Activate the virtual environment if not already active:
D:
Execute the script:
python testing.py
{
"assassination_attempt": {
"date": "November 3, 644 CE",
"location": "Mosque in Medina",
"perpetrator": "Abu Lu'lu'a Firuz",
"details": "Umar was stabbed with a double-edged dagger while leading morning prayers."
}
}
- Check the HTML snippet printed at the end to ensure it contains the "Assassination" section from Wikipedia.
- Adjust chunk size or max chunks if the section isn't being fetched.
- Rate Limit Error (429): Wait for 2 minutes and retry.

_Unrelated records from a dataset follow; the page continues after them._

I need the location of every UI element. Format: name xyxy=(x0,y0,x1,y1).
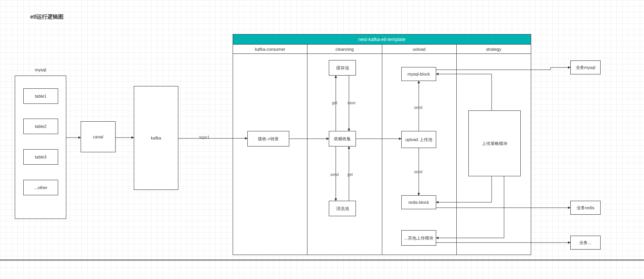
other-upload-box[interactable]: ...其他上传模块 xyxy=(401,230,436,246)
get1-label: get xyxy=(331,101,338,105)
diagram-title: etl运行逻辑图 xyxy=(30,14,64,21)
redis-block-box[interactable]: redis-block xyxy=(401,195,436,209)
save-label: save xyxy=(347,101,356,105)
lane-header-strategy: strategy xyxy=(457,45,531,54)
send-up2-label: send xyxy=(413,170,423,174)
upload-pool-box[interactable]: upload 上传池 xyxy=(401,131,436,148)
table3-box[interactable]: table3 xyxy=(23,149,58,165)
table2-box[interactable]: table2 xyxy=(23,119,58,134)
biz-mysql-box[interactable]: 业务mysql xyxy=(570,60,601,74)
topic-label: topic1 xyxy=(199,135,211,140)
lane-header-consumer: kafka-consumer xyxy=(233,45,307,54)
kafka-box[interactable]: kafka xyxy=(134,86,178,190)
biz-other-box[interactable]: 业务... xyxy=(570,236,601,250)
cache-pool-box[interactable]: 缓存池 xyxy=(329,60,356,76)
send-up1-label: send xyxy=(413,105,423,110)
swimlane-headers: kafka-consumer cleanning uoload strategy xyxy=(233,45,531,54)
dep-collect-box[interactable]: 依赖收集 xyxy=(329,131,356,146)
canal-box[interactable]: canal xyxy=(81,121,116,152)
table1-box[interactable]: table1 xyxy=(23,88,58,104)
lane-header-upload: uoload xyxy=(382,45,457,54)
send1-label: send xyxy=(330,172,340,177)
lane-upload xyxy=(382,54,457,255)
receive-box[interactable]: 接收->转发 xyxy=(247,131,289,146)
mysql-label: mysql xyxy=(35,67,46,72)
lane-consumer xyxy=(233,54,307,255)
biz-redis-box[interactable]: 业务redis xyxy=(570,201,601,215)
mysql-block-box[interactable]: mysql-block xyxy=(401,67,436,81)
wash-pool-box[interactable]: 清洗池 xyxy=(329,201,356,216)
swimlane-title: nest-kafka-etl-template xyxy=(233,34,531,45)
lane-cleanning xyxy=(307,54,382,255)
table-other-box[interactable]: ...other xyxy=(23,180,58,195)
lane-header-cleanning: cleanning xyxy=(307,45,382,54)
strategy-module-box[interactable]: 上传策略模块 xyxy=(468,110,521,176)
get2-label: get xyxy=(347,172,354,177)
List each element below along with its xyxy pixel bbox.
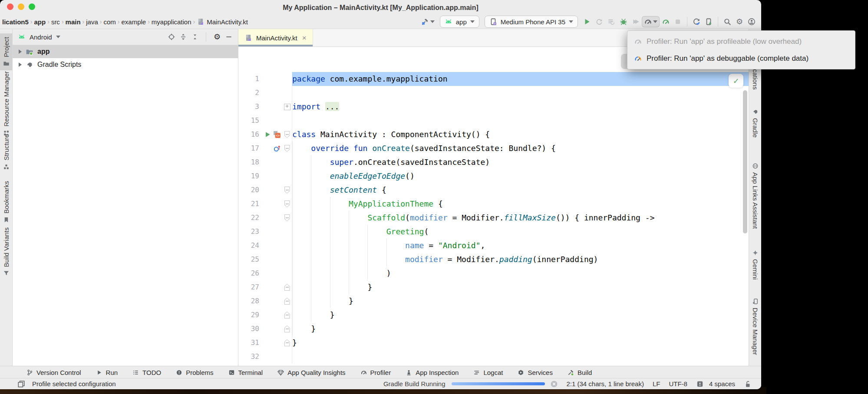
- tool-strip-device-manager[interactable]: Device Manager: [749, 295, 761, 358]
- fold-column[interactable]: [282, 183, 292, 197]
- zoom-button[interactable]: [29, 3, 35, 10]
- settings-button[interactable]: ⚙: [733, 16, 746, 27]
- code-text[interactable]: [292, 86, 749, 100]
- close-icon[interactable]: ×: [301, 34, 307, 42]
- fold-column[interactable]: [282, 225, 292, 239]
- code-text[interactable]: [292, 350, 749, 364]
- tool-strip-build-variants[interactable]: Build Variants: [0, 224, 12, 280]
- gradle-sync-button[interactable]: [690, 16, 703, 27]
- stop-button[interactable]: [672, 16, 684, 27]
- code-text[interactable]: modifier = Modifier.padding(innerPadding…: [292, 253, 749, 266]
- breadcrumb-item[interactable]: example: [120, 18, 147, 26]
- breadcrumb-item[interactable]: MainActivity.kt: [195, 18, 249, 26]
- search-everywhere-button[interactable]: [721, 16, 733, 27]
- fold-column[interactable]: [282, 114, 292, 128]
- fold-marker[interactable]: +: [284, 104, 290, 110]
- code-text[interactable]: name = "Android",: [292, 239, 749, 253]
- device-manager-button[interactable]: [703, 16, 715, 27]
- caret-position-widget[interactable]: 2:1 (34 chars, 1 line break): [567, 380, 644, 387]
- gear-icon[interactable]: ⚙: [213, 33, 221, 41]
- fold-column[interactable]: [282, 169, 292, 183]
- fold-column[interactable]: [282, 197, 292, 211]
- fold-marker[interactable]: [284, 339, 290, 346]
- code-text[interactable]: MyApplicationTheme {: [292, 197, 749, 211]
- fold-column[interactable]: [282, 266, 292, 280]
- fold-column[interactable]: [282, 211, 292, 225]
- expand-all-button[interactable]: [179, 33, 187, 41]
- fold-column[interactable]: [282, 72, 292, 86]
- tool-window-button-version-control[interactable]: Version Control: [19, 369, 89, 376]
- inspections-widget-icon[interactable]: [696, 380, 704, 388]
- code-text[interactable]: package com.example.myapplication: [292, 72, 749, 86]
- tool-strip-bookmarks[interactable]: Bookmarks: [0, 177, 12, 227]
- code-text[interactable]: }: [292, 280, 749, 294]
- chevron-right-icon[interactable]: [19, 49, 22, 54]
- tool-window-button-run[interactable]: Run: [89, 369, 125, 376]
- breadcrumb-item[interactable]: app: [33, 18, 47, 26]
- stacked-windows-icon[interactable]: [17, 380, 25, 388]
- fold-column[interactable]: +: [282, 100, 292, 114]
- fold-column[interactable]: [282, 155, 292, 169]
- fold-column[interactable]: [282, 322, 292, 336]
- account-button[interactable]: [746, 16, 758, 27]
- code-text[interactable]: class MainActivity : ComponentActivity()…: [292, 128, 749, 141]
- profiler-restart-button[interactable]: [660, 16, 672, 27]
- encoding-widget[interactable]: UTF-8: [669, 380, 687, 387]
- code-text[interactable]: }: [292, 294, 749, 308]
- code-text[interactable]: }: [292, 336, 749, 350]
- select-opened-file-button[interactable]: [168, 33, 175, 41]
- code-text[interactable]: override fun onCreate(savedInstanceState…: [292, 141, 749, 155]
- popup-item[interactable]: Profiler: Run 'app' as debuggable (compl…: [627, 50, 855, 67]
- fold-marker[interactable]: [284, 200, 290, 207]
- minimize-button[interactable]: [18, 3, 24, 10]
- line-separator-widget[interactable]: LF: [653, 380, 660, 387]
- breadcrumb-item[interactable]: lication5: [1, 18, 30, 26]
- code-text[interactable]: setContent {: [292, 183, 749, 197]
- tool-window-button-todo[interactable]: TODO: [125, 369, 168, 376]
- build-project-button[interactable]: [419, 16, 437, 27]
- close-button[interactable]: [7, 3, 13, 10]
- fold-column[interactable]: [282, 350, 292, 364]
- breadcrumb-item[interactable]: src: [50, 18, 61, 26]
- tool-window-button-app-inspection[interactable]: App Inspection: [398, 369, 466, 376]
- code-text[interactable]: Scaffold(modifier = Modifier.fillMaxSize…: [292, 211, 749, 225]
- debug-button[interactable]: [617, 16, 630, 27]
- breadcrumb-item[interactable]: com: [102, 18, 117, 26]
- code-text[interactable]: }: [292, 308, 749, 322]
- breadcrumb-item[interactable]: main: [64, 18, 82, 26]
- code-text[interactable]: ): [292, 266, 749, 280]
- tool-window-button-app-quality-insights[interactable]: App Quality Insights: [270, 369, 353, 376]
- unlock-icon[interactable]: [744, 380, 752, 388]
- tool-window-button-terminal[interactable]: Terminal: [221, 369, 271, 376]
- code-text[interactable]: super.onCreate(savedInstanceState): [292, 155, 749, 169]
- indent-widget[interactable]: 4 spaces: [709, 380, 735, 387]
- popup-item[interactable]: Profiler: Run 'app' as profileable (low …: [627, 33, 855, 50]
- fold-column[interactable]: [282, 141, 292, 155]
- fold-column[interactable]: [282, 294, 292, 308]
- editor-body[interactable]: 1package com.example.myapplication23+imp…: [238, 47, 749, 366]
- cancel-build-button[interactable]: [550, 380, 558, 388]
- project-view-select[interactable]: Android: [30, 33, 52, 41]
- code-text[interactable]: Greeting(: [292, 225, 749, 239]
- apply-code-changes-button[interactable]: [605, 16, 617, 27]
- collapse-all-button[interactable]: [191, 33, 199, 41]
- tool-strip-structure[interactable]: Structure: [0, 131, 12, 174]
- fold-marker[interactable]: [284, 145, 290, 152]
- run-button[interactable]: [581, 16, 593, 27]
- hide-panel-button[interactable]: [225, 33, 233, 41]
- editor-tab-mainactivity[interactable]: MainActivity.kt ×: [238, 29, 313, 46]
- fold-column[interactable]: [282, 128, 292, 141]
- fold-column[interactable]: [282, 336, 292, 350]
- fold-marker[interactable]: [284, 284, 290, 291]
- apply-changes-button[interactable]: [593, 16, 605, 27]
- fold-marker[interactable]: [284, 312, 290, 318]
- fold-column[interactable]: [282, 308, 292, 322]
- tree-item-gradle-scripts[interactable]: Gradle Scripts: [13, 58, 238, 71]
- tool-strip-resource-manager[interactable]: Resource Manager: [0, 68, 12, 140]
- profiler-dropdown-button[interactable]: [642, 16, 660, 27]
- code-text[interactable]: enableEdgeToEdge(): [292, 169, 749, 183]
- chevron-right-icon[interactable]: [19, 62, 22, 67]
- scrollbar-thumb[interactable]: [743, 90, 747, 233]
- fold-marker[interactable]: [284, 214, 290, 221]
- run-configuration-select[interactable]: app: [440, 16, 479, 28]
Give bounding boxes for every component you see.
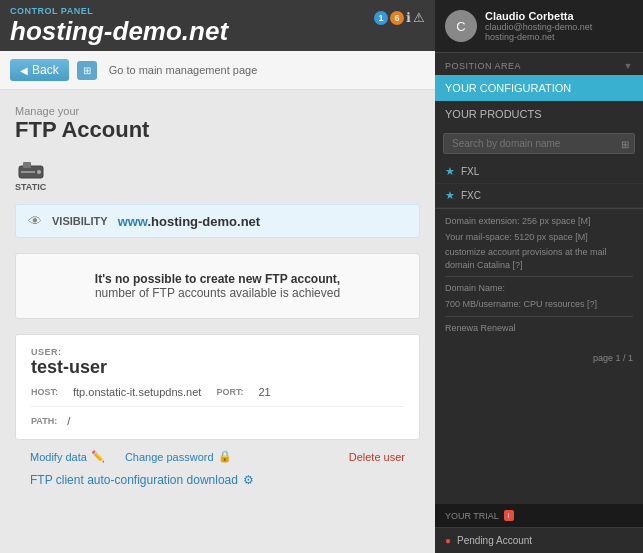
user-label: USER: bbox=[31, 347, 404, 357]
sidebar-search-input[interactable] bbox=[443, 133, 635, 154]
back-button[interactable]: ◀ Back bbox=[10, 59, 69, 81]
sidebar-user-email: claudio@hosting-demo.net bbox=[485, 22, 633, 32]
item-label: FXL bbox=[461, 166, 633, 177]
port-value: 21 bbox=[258, 386, 270, 398]
detail-row: 700 MB/username: CPU resources [?] bbox=[445, 298, 633, 311]
notification-badge-2[interactable]: 6 bbox=[390, 11, 404, 25]
page-title: FTP Account bbox=[15, 117, 420, 143]
change-password-link[interactable]: Change password 🔒 bbox=[125, 450, 232, 463]
lock-icon: 🔒 bbox=[218, 450, 232, 463]
host-value: ftp.onstatic-it.setupdns.net bbox=[73, 386, 201, 398]
ftp-download-link[interactable]: FTP client auto-configuration download ⚙ bbox=[30, 473, 405, 487]
avatar: C bbox=[445, 10, 477, 42]
back-arrow-icon: ◀ bbox=[20, 65, 28, 76]
item-label: FXC bbox=[461, 190, 633, 201]
footer-badge: i bbox=[504, 510, 514, 521]
pagination: page 1 / 1 bbox=[593, 353, 633, 363]
gear-icon: ⚙ bbox=[243, 473, 254, 487]
svg-point-2 bbox=[37, 170, 41, 174]
host-label: HOST: bbox=[31, 387, 58, 397]
port-label: PORT: bbox=[216, 387, 243, 397]
star-icon: ★ bbox=[445, 189, 455, 202]
chevron-down-icon: ▼ bbox=[624, 61, 633, 71]
visibility-label: VISIBILITY bbox=[52, 215, 108, 227]
sidebar-search-icon: ⊞ bbox=[621, 138, 629, 149]
edit-icon: ✏️ bbox=[91, 450, 105, 463]
detail-row: Domain extension: 256 px space [M] bbox=[445, 215, 633, 228]
star-icon: ★ bbox=[445, 165, 455, 178]
sidebar-footer: YOUR TRIAL i bbox=[435, 504, 643, 527]
sidebar-bottom-item[interactable]: ● Pending Account bbox=[435, 527, 643, 553]
path-value: / bbox=[67, 415, 70, 427]
info-icon[interactable]: ℹ bbox=[406, 10, 411, 25]
warning-text: It's no possible to create new FTP accou… bbox=[34, 272, 401, 300]
detail-row: Your mail-space: 5120 px space [M] bbox=[445, 231, 633, 244]
path-label: PATH: bbox=[31, 416, 57, 426]
list-item[interactable]: ★ FXC bbox=[435, 184, 643, 208]
ftp-static-icon: STATIC bbox=[15, 158, 46, 192]
username-value: test-user bbox=[31, 357, 404, 378]
manage-your-label: Manage your bbox=[15, 105, 420, 117]
detail-row: Domain Name: bbox=[445, 282, 633, 295]
sidebar-menu-item-config[interactable]: YOUR CONFIGURATION bbox=[435, 75, 643, 101]
main-management-link[interactable]: Go to main management page bbox=[109, 64, 258, 76]
sidebar-menu-item-products[interactable]: YOUR PRODUCTS bbox=[435, 101, 643, 127]
notification-badge-1[interactable]: 1 bbox=[374, 11, 388, 25]
svg-rect-1 bbox=[23, 162, 31, 168]
sidebar-username: Claudio Corbetta bbox=[485, 10, 633, 22]
detail-row: customize account provisions at the mail… bbox=[445, 246, 633, 271]
position-area-label: Position Area ▼ bbox=[435, 53, 643, 75]
list-item[interactable]: ★ FXL bbox=[435, 160, 643, 184]
detail-row: Renewa Renewal bbox=[445, 322, 633, 335]
footer-label: YOUR TRIAL bbox=[445, 511, 499, 521]
warning-icon[interactable]: ⚠ bbox=[413, 10, 425, 25]
pending-dot-icon: ● bbox=[445, 535, 451, 546]
visibility-eye-icon: 👁 bbox=[28, 213, 42, 229]
delete-user-link[interactable]: Delete user bbox=[349, 451, 405, 463]
control-panel-label: CONTROL PANEL bbox=[10, 6, 425, 16]
modify-data-link[interactable]: Modify data ✏️ bbox=[30, 450, 105, 463]
site-title: hosting-demo.net bbox=[10, 16, 425, 47]
sidebar-user-section: C Claudio Corbetta claudio@hosting-demo.… bbox=[435, 0, 643, 53]
grid-view-button[interactable]: ⊞ bbox=[77, 61, 97, 80]
sidebar-user-sub: hosting-demo.net bbox=[485, 32, 633, 42]
visibility-value: www.hosting-demo.net bbox=[118, 214, 261, 229]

- Empty or Incorrect Output: Ensure the prompt is specific enough and the fetched content includes relevant information.
- Playwright Issues: If fetching fails, rerun
playwright install
.
- Model Choice: The script uses
llama-3.3-70b-versatile
. Check Groq’s Model List for alternatives. - Token Management: The script estimates tokens as 4 chars = 1 token. Adjust based on feedback.
- Ethical Use: Scrape only public data and respect Wikipedia’s terms of service.
You've successfully set up ScrapeGraphAI with Groq to scrape structured data using a LLaMA-compatible model. Experiment with different prompts and sources to refine your results!